COMPUTER PROGRAMMES FOR ANALYZING THE STRUCTURAL CHARACTERISTICS OF CONCRETE INCORPORATING RICE HUSK ASH (RHAC).
DOI: 10.54647/materials430281 18 Downloads 65 Views
Author(s)
Abstract
The rising need for concrete is directly tied to urban expansion and population increases. Cement, a crucial component in concrete manufacturing, is a momentous source of global carbon dioxide secretions. To promote more sustainable concrete solutions, the adoption of alternative materials to conventional cement is essential. One such material with great potential is rice husk ash (RHA), which has shown promise in producing environmentally friendly concrete. However, assessing the performance of RHA-based concrete through laboratory testing can be time-consuming and complex. Predictive models provide an efficient approach to estimating the properties of RHA concrete, streamlining the process. Modern engineering increasingly relies on computational tools to save time, reduce resource use, and lower the likelihood of errors in project outcomes. These tools allow for virtual simulations, detailed analyses, and project refinements before actual implementation. This research introduced computer programs based on second-degree techniques from Scheffe and Osadebe to predict the compressive strength, moduli of rupture and elasticity of RHA concrete. Statistical evaluations confirmed the accuracy of these programs, as predicted results closely aligned with experimental data. These findings highlight the feasibility of using RHA concrete in structural applications. The computational programs not only reduce the dependence on extensive physical testing but also enable faster and more precise evaluations. By facilitating broader adoption of RHA as a sustainable building material, this approach supports the transition to greener construction practices.
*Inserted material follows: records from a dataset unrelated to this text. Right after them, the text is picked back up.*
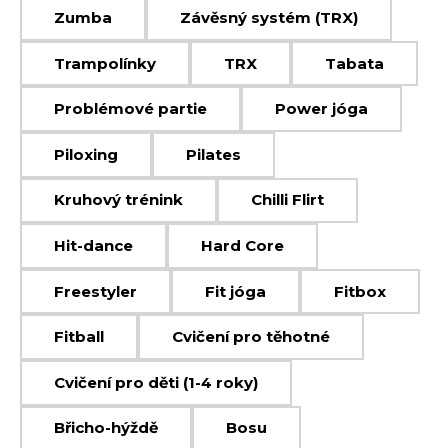
Zumba
Závěsný systém (TRX)
Trampolínky
TRX
Tabata
Problémové partie
Power jóga
Piloxing
Pilates
Kruhový trénink
Chilli Flirt
Hit-dance
Hard Core
Freestyler
Fit jóga
Fitbox
Fitball
Cvičení pro těhotné
Cvičení pro děti (1-4 roky)
Břicho-hýždě
Bosu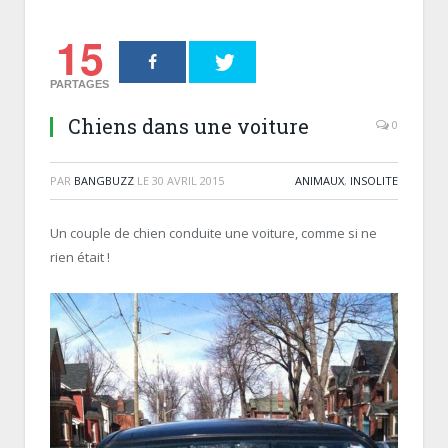
15
PARTAGES
Chiens dans une voiture
0
PAR
BANGBUZZ
LE
30 AVRIL 2015
ANIMAUX
,
INSOLITE
Un couple de chien conduite une voiture, comme si ne
rien était !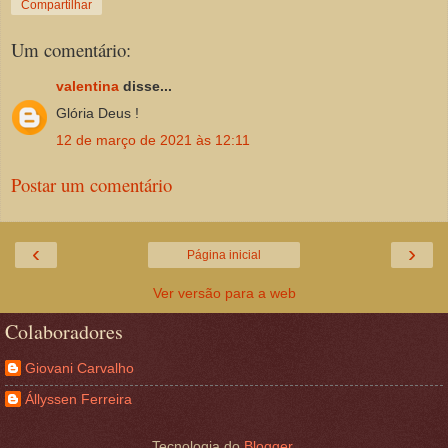
Compartilhar
Um comentário:
valentina
disse...
Glória Deus !
12 de março de 2021 às 12:11
Postar um comentário
‹
›
Página inicial
Ver versão para a web
Colaboradores
Giovani Carvalho
Állyssen Ferreira
Tecnologia do
Blogger
.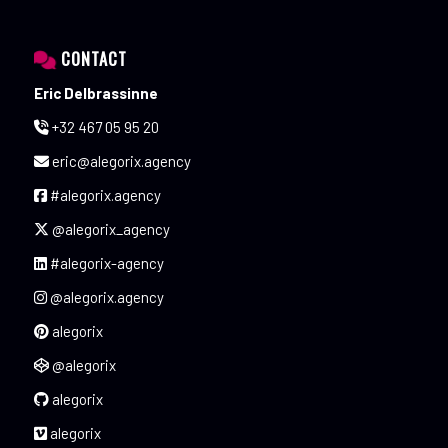
CONTACT
Eric Delbrassinne
+32 467 05 95 20
eric@alegorix.agency
#alegorix.agency
@alegorix_agency
#alegorix-agency
@alegorix.agency
alegorix
@alegorix
alegorix
alegorix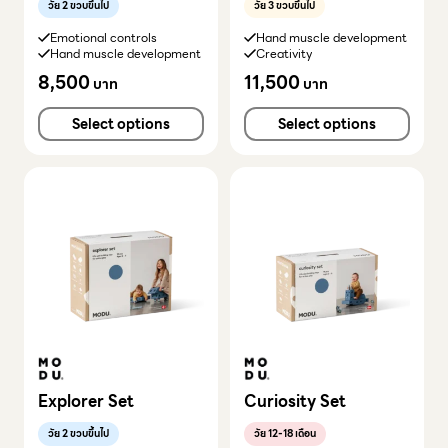
วัย 2 ขวบขึ้นไป
วัย 3 ขวบขึ้นไป
Emotional controls
Hand muscle development
Hand muscle development
Creativity
8,500
11,500
บาท
บาท
Select options
Select options
Explorer Set
Curiosity Set
วัย 2 ขวบขึ้นไป
วัย 12-18 เดือน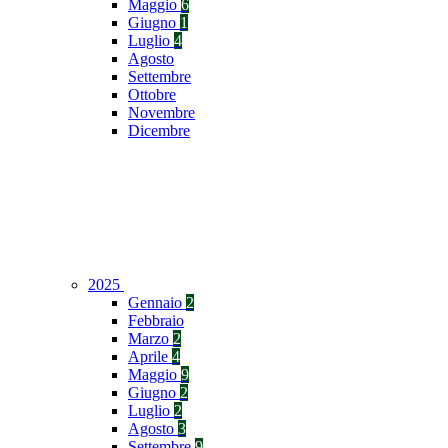
Maggio
6
Giugno
1
Luglio
4
Agosto
Settembre
Ottobre
Novembre
Dicembre
2025
Gennaio
2
Febbraio
Marzo
2
Aprile
4
Maggio
9
Giugno
2
Luglio
2
Agosto
3
Settembre
9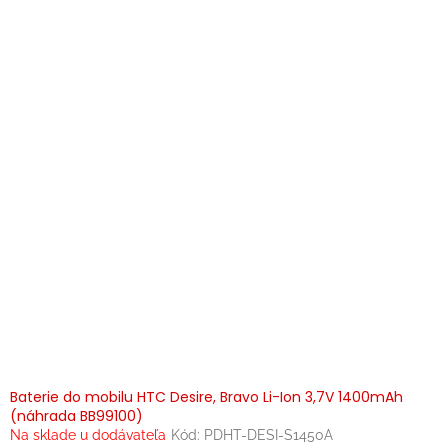
Baterie do mobilu HTC Desire, Bravo Li-Ion 3,7V 1400mAh
(náhrada BB99100)
Na sklade u dodávateľa
Kód:
PDHT-DESI-S1450A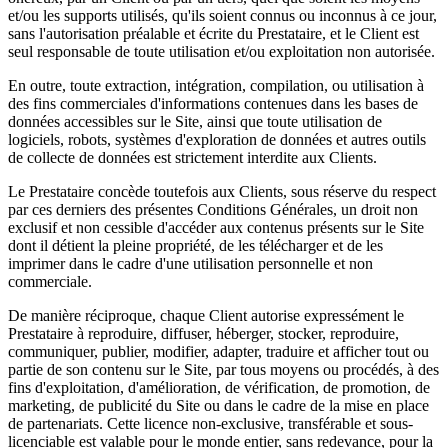
et/ou les supports utilisés, qu'ils soient connus ou inconnus à ce jour,
sans l'autorisation préalable et écrite du Prestataire, et le Client est
seul responsable de toute utilisation et/ou exploitation non autorisée.
En outre, toute extraction, intégration, compilation, ou utilisation à
des fins commerciales d'informations contenues dans les bases de
données accessibles sur le Site, ainsi que toute utilisation de
logiciels, robots, systèmes d'exploration de données et autres outils
de collecte de données est strictement interdite aux Clients.
Le Prestataire concède toutefois aux Clients, sous réserve du respect
par ces derniers des présentes Conditions Générales, un droit non
exclusif et non cessible d'accéder aux contenus présents sur le Site
dont il détient la pleine propriété, de les télécharger et de les
imprimer dans le cadre d'une utilisation personnelle et non
commerciale.
De manière réciproque, chaque Client autorise expressément le
Prestataire à reproduire, diffuser, héberger, stocker, reproduire,
communiquer, publier, modifier, adapter, traduire et afficher tout ou
partie de son contenu sur le Site, par tous moyens ou procédés, à des
fins d'exploitation, d'amélioration, de vérification, de promotion, de
marketing, de publicité du Site ou dans le cadre de la mise en place
de partenariats. Cette licence non-exclusive, transférable et sous-
licenciable est valable pour le monde entier, sans redevance, pour la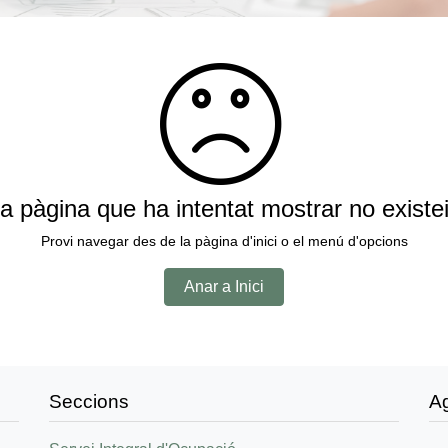
a pàgina que ha intentat mostrar no existe
Provi navegar des de la pàgina d'inici o el menú d'opcions
Anar a Inici
Seccions
A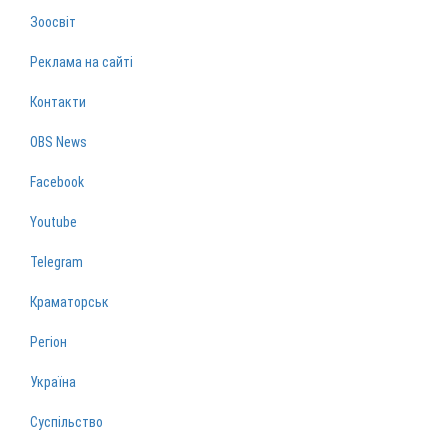
Зоосвіт
Реклама на сайті
Контакти
OBS News
Facebook
Youtube
Telegram
Краматорськ
Регіон
Україна
Суспільство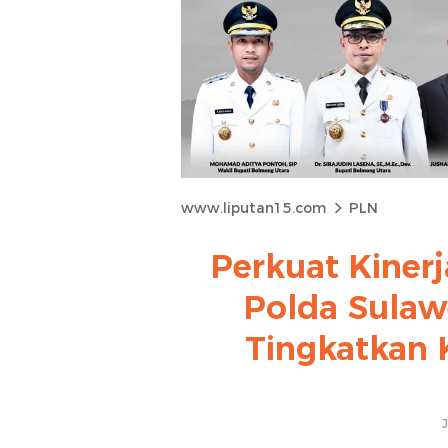
www.liputan15.com
PLN
Perkuat Kinerj
Polda Sulaw
Tingkatkan K
J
Further advancements in these predictive tools will be crucial for enhancing the practical application of RHA concrete, opening pathways for continued innovation and implementation in sustainable construction.
Keywords
concrete; computer programs; strength properties; Scheffe; Osadebe polynomial; RHA;
Cite this paper
G. A. Akeke, D.E. Ewa, S. A. Takim, A. E Enang,
COMPUTER PROGRAMMES FOR ANALYZING THE STRUCTURAL CHARACTERISTICS OF CONCRETE INCORPORATING RICE HUSK ASH (RHAC).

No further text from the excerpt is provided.